Ex-presidente do Cazaquistão Nursultan Nazarbayev e o presidente da China Xi Jingping. Crédito: Greg Baker-Pool/Getty Images/ Foreign Policy.

É interessante notar que as relações entre Washington e Astaná são significativamente bastante cordiais, mesmo que Nazarbayev tenha sido um dos principais – senão o principal – patrocinador das iniciativas de integração eurasiática e que as relações econômicas entre EUA e o Cazaquistão sejam bem menos significativas. Apesar da política externa bastante peculiar de Trump, nota-se um viés de continuidade desde a era Bush, no sentido de manter linhas diversificadas de diálogo entre os dois países.

O ex-presidente do Cazaquistão Nursultan Nazarbayev e o presidente dos Estados Unidos Donald Trump.

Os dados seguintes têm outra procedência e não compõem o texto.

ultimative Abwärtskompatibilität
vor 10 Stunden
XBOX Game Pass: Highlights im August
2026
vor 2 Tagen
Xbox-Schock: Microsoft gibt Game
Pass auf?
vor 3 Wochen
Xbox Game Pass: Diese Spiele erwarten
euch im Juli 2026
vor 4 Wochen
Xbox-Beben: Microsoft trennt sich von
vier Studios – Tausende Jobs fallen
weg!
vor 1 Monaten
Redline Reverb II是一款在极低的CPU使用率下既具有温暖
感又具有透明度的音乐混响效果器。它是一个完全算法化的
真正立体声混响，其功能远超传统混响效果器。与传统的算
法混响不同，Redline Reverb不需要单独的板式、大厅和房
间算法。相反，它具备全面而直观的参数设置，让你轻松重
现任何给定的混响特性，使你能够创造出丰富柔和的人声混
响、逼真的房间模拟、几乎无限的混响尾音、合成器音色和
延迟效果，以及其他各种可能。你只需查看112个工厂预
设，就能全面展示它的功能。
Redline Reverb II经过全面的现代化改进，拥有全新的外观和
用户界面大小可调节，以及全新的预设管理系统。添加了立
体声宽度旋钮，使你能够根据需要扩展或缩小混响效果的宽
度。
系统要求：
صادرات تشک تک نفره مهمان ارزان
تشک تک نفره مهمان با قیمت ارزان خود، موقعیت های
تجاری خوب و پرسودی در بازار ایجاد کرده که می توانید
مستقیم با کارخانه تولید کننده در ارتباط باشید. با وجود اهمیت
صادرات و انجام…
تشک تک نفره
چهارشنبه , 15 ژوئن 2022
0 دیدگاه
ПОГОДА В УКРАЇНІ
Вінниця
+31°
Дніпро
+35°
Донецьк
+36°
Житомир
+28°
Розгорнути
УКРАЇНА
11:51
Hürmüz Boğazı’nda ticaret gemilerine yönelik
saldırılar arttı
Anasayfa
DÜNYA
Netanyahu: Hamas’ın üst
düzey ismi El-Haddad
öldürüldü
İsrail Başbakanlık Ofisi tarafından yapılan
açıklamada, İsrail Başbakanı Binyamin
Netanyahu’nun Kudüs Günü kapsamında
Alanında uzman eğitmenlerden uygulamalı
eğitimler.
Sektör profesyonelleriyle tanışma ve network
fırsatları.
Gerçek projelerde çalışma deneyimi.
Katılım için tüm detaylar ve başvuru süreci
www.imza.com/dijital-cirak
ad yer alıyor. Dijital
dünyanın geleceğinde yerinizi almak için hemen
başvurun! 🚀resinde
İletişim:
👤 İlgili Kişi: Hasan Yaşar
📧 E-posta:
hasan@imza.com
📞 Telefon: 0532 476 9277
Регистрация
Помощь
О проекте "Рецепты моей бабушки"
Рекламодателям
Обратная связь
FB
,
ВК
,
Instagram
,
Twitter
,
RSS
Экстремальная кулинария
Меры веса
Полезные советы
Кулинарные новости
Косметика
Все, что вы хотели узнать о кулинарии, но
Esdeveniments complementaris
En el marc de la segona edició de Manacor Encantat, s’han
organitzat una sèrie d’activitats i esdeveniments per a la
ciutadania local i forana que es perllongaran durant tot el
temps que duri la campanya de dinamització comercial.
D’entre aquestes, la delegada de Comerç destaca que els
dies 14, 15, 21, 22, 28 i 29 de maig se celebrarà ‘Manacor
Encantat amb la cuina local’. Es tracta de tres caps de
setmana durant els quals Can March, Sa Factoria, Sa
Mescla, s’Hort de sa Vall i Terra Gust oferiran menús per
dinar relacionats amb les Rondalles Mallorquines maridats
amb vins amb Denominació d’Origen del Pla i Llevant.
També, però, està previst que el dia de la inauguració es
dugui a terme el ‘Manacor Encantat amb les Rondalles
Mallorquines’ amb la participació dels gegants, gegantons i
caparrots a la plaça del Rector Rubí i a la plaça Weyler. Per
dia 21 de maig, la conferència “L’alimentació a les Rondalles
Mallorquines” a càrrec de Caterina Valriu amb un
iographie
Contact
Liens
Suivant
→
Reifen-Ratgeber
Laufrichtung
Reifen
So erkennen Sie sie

Crédito: Zimbio.

Além de ter obtido significativo sucesso em sua política externa, com a manutenção de laços prolíficos com as grandes potências mundiais, o Cazaquistão logrou uma posição de líder dentro da Ásia Central, em detrimento do Uzbequistão, país mais populoso da região. Desde o final da era soviética, o Cazaquistão conseguiu transmitir uma imagem de estabilidade e receptividade, o que tem agradado bastante a investidores, sejam eles russos, chineses, americanos ou europeus.

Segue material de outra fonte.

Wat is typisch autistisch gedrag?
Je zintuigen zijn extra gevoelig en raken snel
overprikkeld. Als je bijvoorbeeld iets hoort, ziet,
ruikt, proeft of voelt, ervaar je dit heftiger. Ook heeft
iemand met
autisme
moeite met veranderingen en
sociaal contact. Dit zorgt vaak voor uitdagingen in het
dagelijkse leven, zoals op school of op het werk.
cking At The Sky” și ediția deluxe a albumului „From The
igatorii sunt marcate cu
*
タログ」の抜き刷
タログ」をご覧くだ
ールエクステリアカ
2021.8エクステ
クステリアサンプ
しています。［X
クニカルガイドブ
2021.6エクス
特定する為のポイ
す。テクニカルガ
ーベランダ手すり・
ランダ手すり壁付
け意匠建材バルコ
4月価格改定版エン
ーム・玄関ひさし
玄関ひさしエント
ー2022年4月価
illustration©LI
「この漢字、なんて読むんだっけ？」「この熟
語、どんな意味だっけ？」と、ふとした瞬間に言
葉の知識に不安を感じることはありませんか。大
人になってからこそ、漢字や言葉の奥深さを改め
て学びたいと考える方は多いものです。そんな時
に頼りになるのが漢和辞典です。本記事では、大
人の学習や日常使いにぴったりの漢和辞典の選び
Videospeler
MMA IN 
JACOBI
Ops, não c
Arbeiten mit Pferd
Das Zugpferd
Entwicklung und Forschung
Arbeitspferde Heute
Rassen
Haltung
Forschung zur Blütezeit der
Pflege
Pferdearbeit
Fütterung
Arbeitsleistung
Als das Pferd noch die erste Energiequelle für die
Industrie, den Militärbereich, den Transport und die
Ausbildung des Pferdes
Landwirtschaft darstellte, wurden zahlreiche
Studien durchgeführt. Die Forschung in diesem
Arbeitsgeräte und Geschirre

O país tomou um rumo diferente do Turcomenistão (que permaneceu bastante isolado por muito tempo), do Tajiquistão (envolto em guerra civil na década de 1990 e desde então permanece instável, inclusive com ativismo de grupos religiosos extremistas internacionais), do Quirguistão (alvo de uma tentativa frustrada de Revolução Colorida nos anos 2000, e sob constante turbulência política) e do Uzbequistão (também sob turbulência política e com tensões interétnicas). No plano econômico, o Cazaquistão foi uma das ex-repúblicas soviéticas com melhor desempenho.

Assim como as demais repúblicas centro-asiáticas, o Cazaquistão era menos desenvolvido em comparação com as repúblicas eslavas e bálticas da União Soviética. Atualmente, o país apresenta produto per capita muito superior ao da Ucrânia e mesmo ao da Bielorrússia, ainda que a desigualdade econômica tenha aumentado e a economia do país ter avançado com base na exploração de recursos naturais, sobretudo recursos energéticos e mineração.

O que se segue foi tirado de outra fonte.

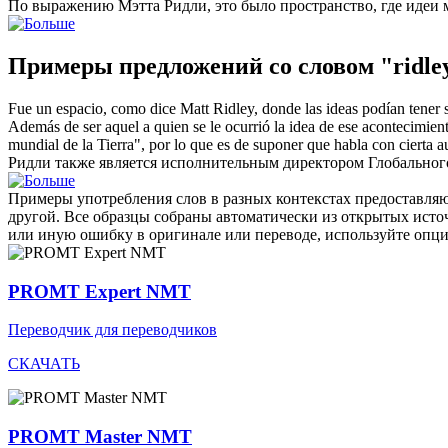
По выражению Мэтта
Ридли
, это было пространство, где идеи 
Примеры предложений со словом "ridle
Fue un espacio, como dice Matt
Ridley
, donde las ideas podían tener 
Además de ser aquel a quien se le ocurrió la idea de ese acontecimi
mundial de la Tierra", por lo que es de suponer que habla con cierta au
Ридли
также является исполнительным директором Глобального 
Примеры употребления слов в разных контекстах предоставляют
другой. Все образцы собраны автоматически из открытых ист
или иную ошибку в оригинале или переводе, используйте опц
PROMT Expert NMT
Переводчик для переводчиков
СКАЧАТЬ
PROMT Master NMT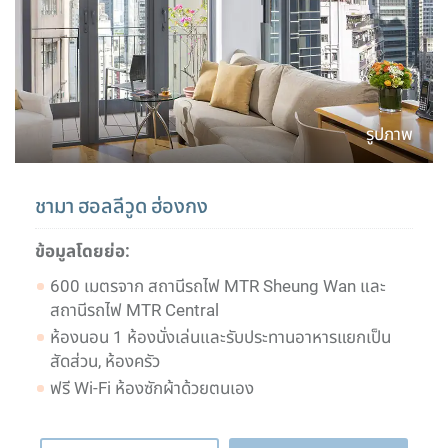
รูปภาพ
ชามา ฮอลลีวูด ฮ่องกง
ข้อมูลโดยย่อ:
600 เมตรจาก สถานีรถไฟ MTR Sheung Wan และ
สถานีรถไฟ MTR Central
ห้องนอน 1 ห้องนั่งเล่นและรับประทานอาหารแยกเป็น
สัดส่วน, ห้องครัว
ฟรี Wi-Fi ห้องซักผ้าด้วยตนเอง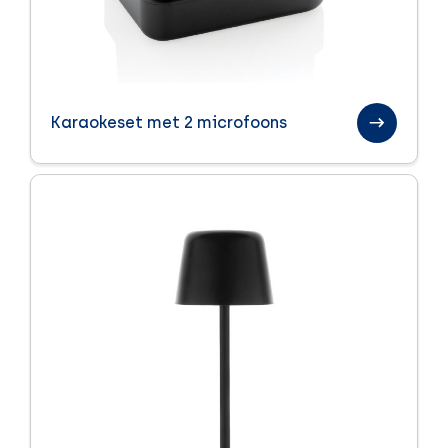
Karaokeset met 2 microfoons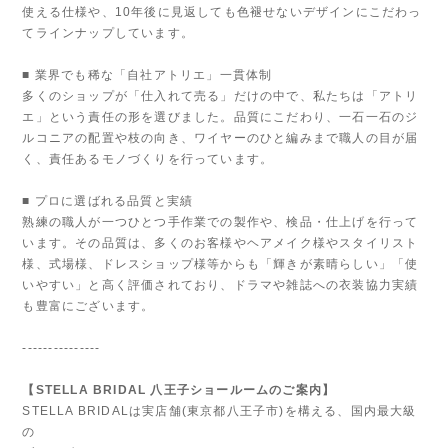
使える仕様や、10年後に見返しても色褪せないデザインにこだわっ
てラインナップしています。
■ 業界でも稀な「自社アトリエ」一貫体制
多くのショップが「仕入れて売る」だけの中で、私たちは「アトリ
エ」という責任の形を選びました。品質にこだわり、一石一石のジ
ルコニアの配置や枝の向き、ワイヤーのひと編みまで職人の目が届
く、責任あるモノづくりを行っています。
■ プロに選ばれる品質と実績
熟練の職人が一つひとつ手作業での製作や、検品・仕上げを行って
います。その品質は、多くのお客様やヘアメイク様やスタイリスト
様、式場様、ドレスショップ様等からも「輝きが素晴らしい」「使
いやすい」と高く評価されており、ドラマや雑誌への衣装協力実績
も豊富にございます。
---------------
【STELLA BRIDAL 八王子ショールームのご案内】
STELLA BRIDALは実店舗(東京都八王子市)を構える、国内最大級
の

Em anos recentes, a economia sofreu com a depreciação dos preços internacionais do petróleo e de outros insumos energéticos e, conjunturalmente, com a eclosão da crise ucraniana a partir de 2014. O governo cazaque empreendeu algumas reformas econômicas, nas quais se situam algumas privatizações, aumento do investimento estatal em infraestrutura e desvalorização cambial, com resultado postivo entre 2016 e 2017. Voltemos ao ponto inicial do texto. Dados os avanços no front da política externa e mesmo na política econômica, é pouco provável que se registrem grandes mudanças na condução da política cazaque ao menos no futuro próximo.

É pouco provável, também, que haja mudanças radicais nas eleições de 2020, com a provável manutenção do predomínio do partido de Nazarbayev. Contudo, é evidentemente possível que a nova geração a assumir o poder busque empreender alterações no rumo da economia do país, como a redução da dependência das exportações de commodities, a ampliação dos vínculos econômicos com outros países centro-asiáticos e a promoção da estabilidade e do progresso econômico na região, o que poderá contribuir para a solidificar a liderança cazaque na Ásia Central.

Bruno Mariotto Jubran
Doutor em Estudos Estratégicos Internacionais (UFRGS). Analista Pesquisador da Secretaria de Planejamento, Orçamento Gestão do Rio Grande do Sul (SEPLAG /RS)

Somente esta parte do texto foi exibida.